• WHAT YOU SHOULD DO: Return a copy of every line in the records that includes the word "extérieur".
*** Block opens ***
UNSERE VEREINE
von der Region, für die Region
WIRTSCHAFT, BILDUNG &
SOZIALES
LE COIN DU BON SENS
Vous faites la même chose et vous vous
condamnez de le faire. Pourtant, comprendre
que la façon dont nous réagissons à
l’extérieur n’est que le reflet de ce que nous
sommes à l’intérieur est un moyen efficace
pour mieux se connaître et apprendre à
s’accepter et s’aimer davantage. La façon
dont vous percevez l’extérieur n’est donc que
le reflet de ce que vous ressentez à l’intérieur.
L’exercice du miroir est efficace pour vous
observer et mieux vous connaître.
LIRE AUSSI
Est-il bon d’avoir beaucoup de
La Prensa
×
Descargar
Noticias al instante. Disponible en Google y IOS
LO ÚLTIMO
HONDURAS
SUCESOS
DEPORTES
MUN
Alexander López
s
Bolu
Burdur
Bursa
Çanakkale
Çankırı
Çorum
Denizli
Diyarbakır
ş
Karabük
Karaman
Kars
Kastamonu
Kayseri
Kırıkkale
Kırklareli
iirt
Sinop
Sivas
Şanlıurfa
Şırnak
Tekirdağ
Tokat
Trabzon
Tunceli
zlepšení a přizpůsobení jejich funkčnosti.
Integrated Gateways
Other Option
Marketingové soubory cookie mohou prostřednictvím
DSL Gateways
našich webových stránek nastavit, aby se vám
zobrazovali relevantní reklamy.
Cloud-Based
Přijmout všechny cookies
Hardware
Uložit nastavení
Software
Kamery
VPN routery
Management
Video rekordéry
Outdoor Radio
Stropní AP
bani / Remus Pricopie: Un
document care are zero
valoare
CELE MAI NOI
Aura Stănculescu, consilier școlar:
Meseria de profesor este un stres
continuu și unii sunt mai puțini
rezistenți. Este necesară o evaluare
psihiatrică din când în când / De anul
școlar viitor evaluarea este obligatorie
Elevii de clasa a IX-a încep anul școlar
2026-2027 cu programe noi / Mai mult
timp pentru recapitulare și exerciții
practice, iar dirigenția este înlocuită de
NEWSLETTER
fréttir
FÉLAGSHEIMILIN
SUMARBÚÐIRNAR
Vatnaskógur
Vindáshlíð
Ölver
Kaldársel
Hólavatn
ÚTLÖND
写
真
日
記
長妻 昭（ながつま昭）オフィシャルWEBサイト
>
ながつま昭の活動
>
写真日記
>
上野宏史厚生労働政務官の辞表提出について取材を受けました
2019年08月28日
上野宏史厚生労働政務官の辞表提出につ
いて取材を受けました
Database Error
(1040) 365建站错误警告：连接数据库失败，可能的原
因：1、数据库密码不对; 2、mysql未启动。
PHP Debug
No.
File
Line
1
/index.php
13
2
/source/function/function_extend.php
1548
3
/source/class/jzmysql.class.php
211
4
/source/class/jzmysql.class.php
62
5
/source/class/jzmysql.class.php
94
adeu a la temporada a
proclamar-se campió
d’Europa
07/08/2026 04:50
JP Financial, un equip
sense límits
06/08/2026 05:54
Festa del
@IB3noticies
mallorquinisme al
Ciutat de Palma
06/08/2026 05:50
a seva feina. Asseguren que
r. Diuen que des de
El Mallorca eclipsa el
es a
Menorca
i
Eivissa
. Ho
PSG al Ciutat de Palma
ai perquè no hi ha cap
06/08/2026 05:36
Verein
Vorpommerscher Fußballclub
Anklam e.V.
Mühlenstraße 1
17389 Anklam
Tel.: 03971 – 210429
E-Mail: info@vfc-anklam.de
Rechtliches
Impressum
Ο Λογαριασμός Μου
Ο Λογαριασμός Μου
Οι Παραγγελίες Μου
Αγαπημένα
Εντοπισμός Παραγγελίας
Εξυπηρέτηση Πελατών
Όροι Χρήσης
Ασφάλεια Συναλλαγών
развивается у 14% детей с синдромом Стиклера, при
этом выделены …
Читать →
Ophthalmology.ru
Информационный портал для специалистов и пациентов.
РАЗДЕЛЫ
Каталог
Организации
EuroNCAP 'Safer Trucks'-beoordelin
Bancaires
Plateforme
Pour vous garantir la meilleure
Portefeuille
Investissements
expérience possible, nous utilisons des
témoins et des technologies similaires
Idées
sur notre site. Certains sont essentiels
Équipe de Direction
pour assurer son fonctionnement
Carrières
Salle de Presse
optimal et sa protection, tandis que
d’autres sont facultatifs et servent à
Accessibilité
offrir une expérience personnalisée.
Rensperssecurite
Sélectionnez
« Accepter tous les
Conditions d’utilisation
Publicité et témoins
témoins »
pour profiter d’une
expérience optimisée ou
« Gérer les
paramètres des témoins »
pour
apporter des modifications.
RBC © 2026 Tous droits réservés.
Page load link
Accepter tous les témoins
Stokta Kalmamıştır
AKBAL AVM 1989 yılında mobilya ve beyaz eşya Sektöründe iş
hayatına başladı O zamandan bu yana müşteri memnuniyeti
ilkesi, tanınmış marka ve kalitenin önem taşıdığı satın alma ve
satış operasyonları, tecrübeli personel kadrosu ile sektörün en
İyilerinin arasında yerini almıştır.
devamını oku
*** Block closes ***
• SOLUTION TO THIS PROBLEM:
l’extérieur n’est que le reflet de ce que nous
dont vous percevez l’extérieur n’est donc que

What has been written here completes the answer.